A new analysis of the 2011 UK census shows that a decade of mass immigration helped mask the scale of decline in Christian affiliation among the British-born population – while driving a dramatic increase in Islam, particularly among the young.
It suggests that only a minority of people will describe themselves as Christians within the next decade, for first time.
Meanwhile almost one in 10 under 25s in Britain is now a Muslim.
The proportion of young people who describe themselves as even nominal Christians has dropped below half for the first time.
Initial results from the 2011 census published last year showed that the total number of people in England and Wales who described themselves as Christian fell by 4.1 million – a decline of 10 per cent.

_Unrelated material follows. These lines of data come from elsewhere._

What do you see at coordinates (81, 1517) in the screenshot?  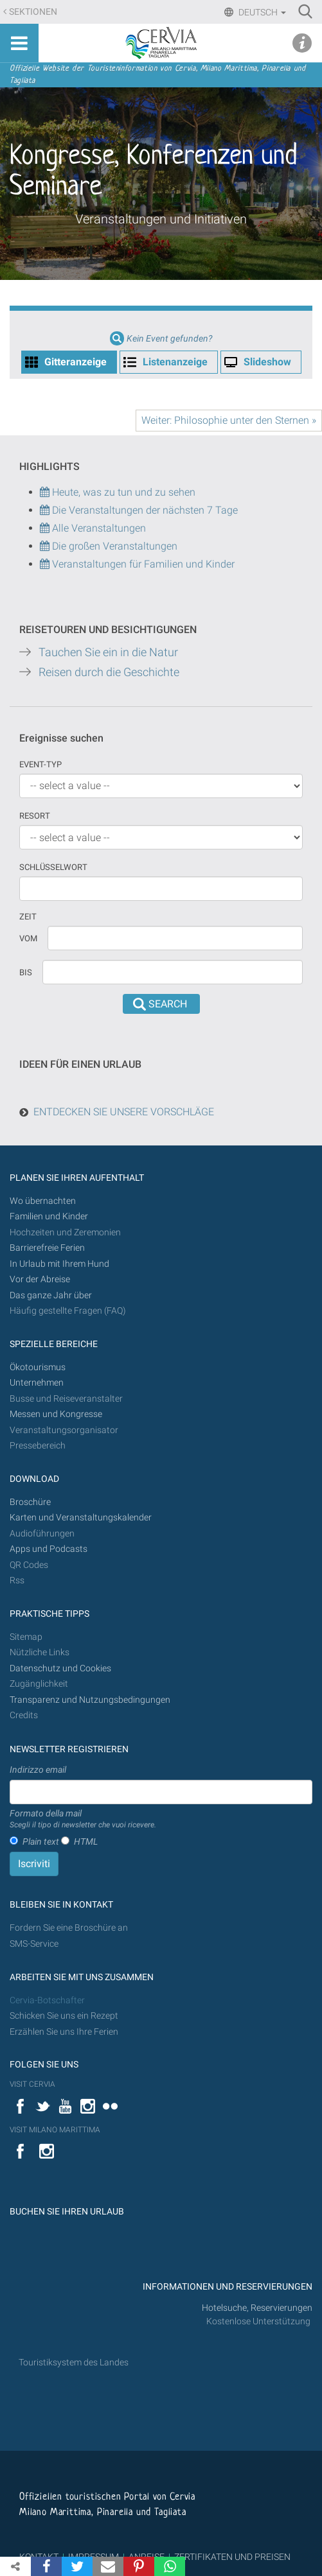 I see `Karten und Veranstaltungskalender` at bounding box center [81, 1517].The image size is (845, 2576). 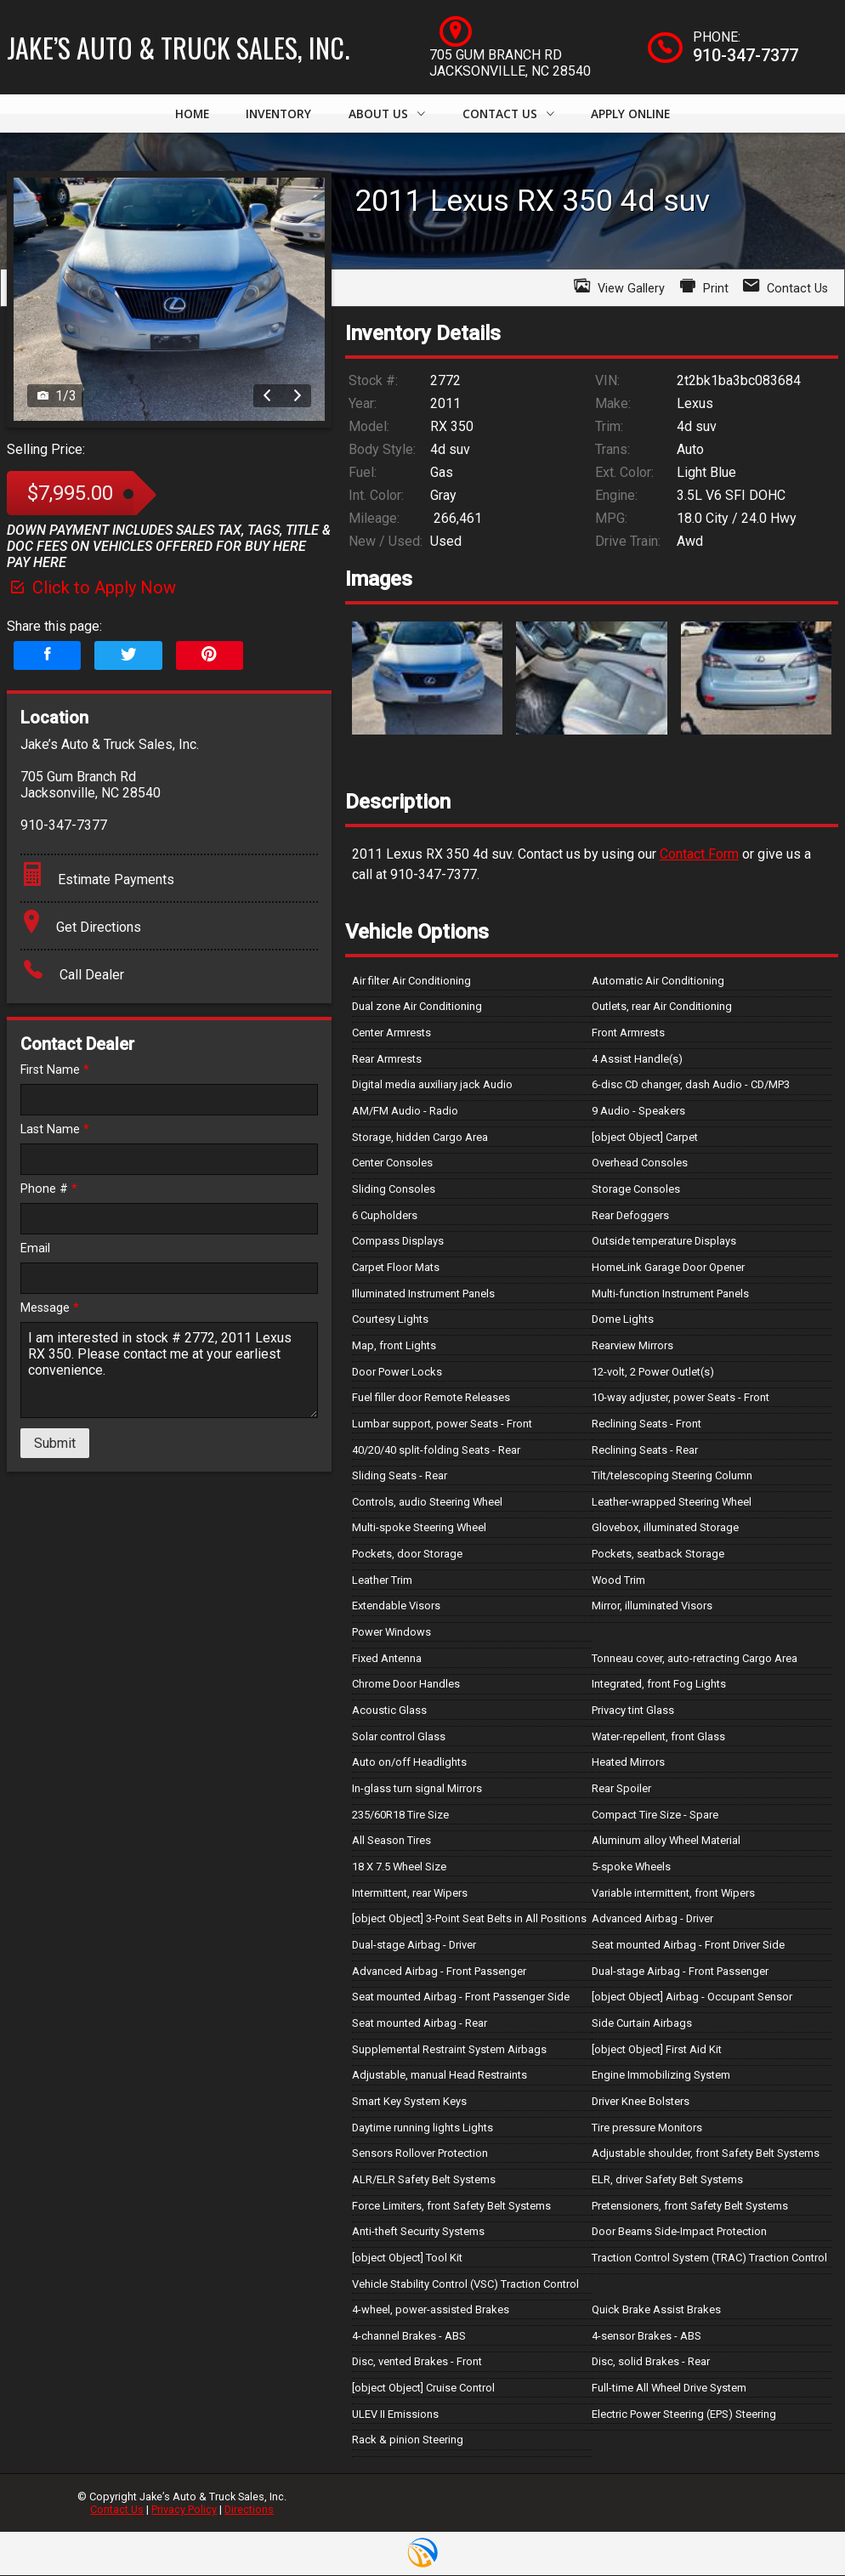 I want to click on Last Name, so click(x=54, y=1130).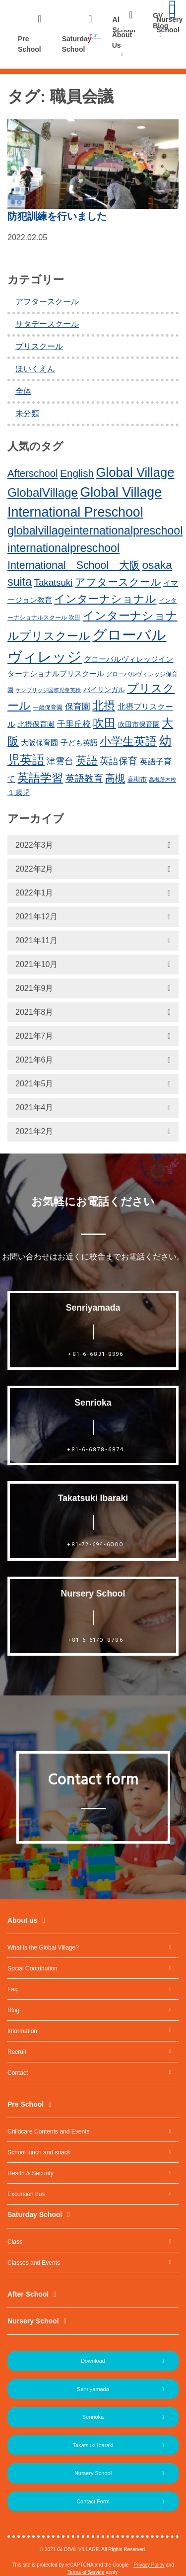 The width and height of the screenshot is (186, 2576). Describe the element at coordinates (95, 1545) in the screenshot. I see `+81-72-694-6000` at that location.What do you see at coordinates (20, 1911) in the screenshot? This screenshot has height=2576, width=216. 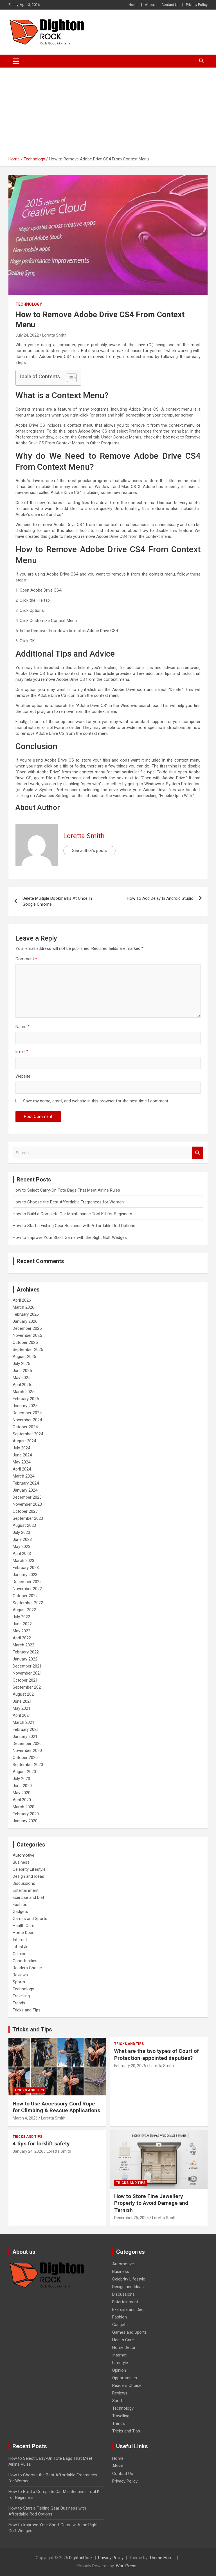 I see `Gadgets` at bounding box center [20, 1911].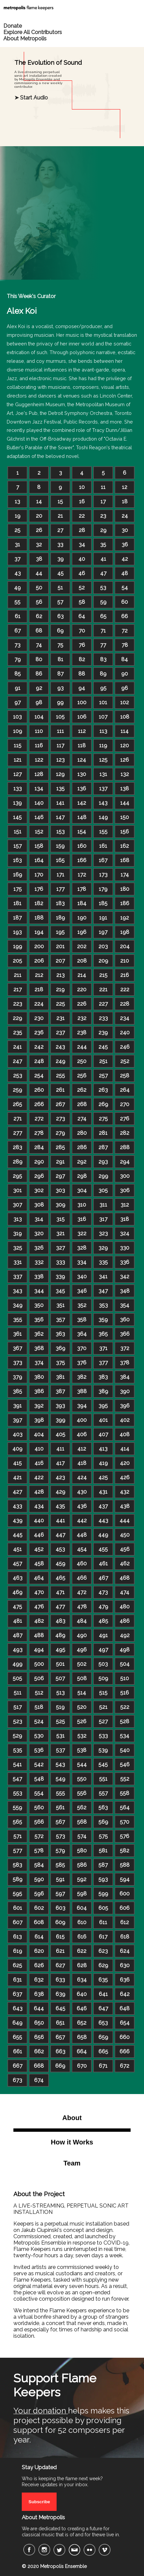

But new analysis from the Office for National Statistics shows that that figure was bolstered by 1.2 million foreign-born Christians, including Polish Catholics and evangelicals from countries such as Nigeria.
They disclosed that there were in fact 5.3 million fewer British-born people describing themselves as Christians, a decline of 15 per cent in just a decade.
At the same time the number of Muslims in England and Wales surged by 75 per cent – boosted by almost 600,000 more foreign born followers of the Islamic faith.
While almost half of British Muslims are under the age of 25, almost a quarter of Christians are over 65. The average age of a British Muslim is just 25, not far off half that of a British Christian.
Younger people also drove a shift away from religion altogether, with 6.4 million more people describing themselves as having no faith than 10 years earlier.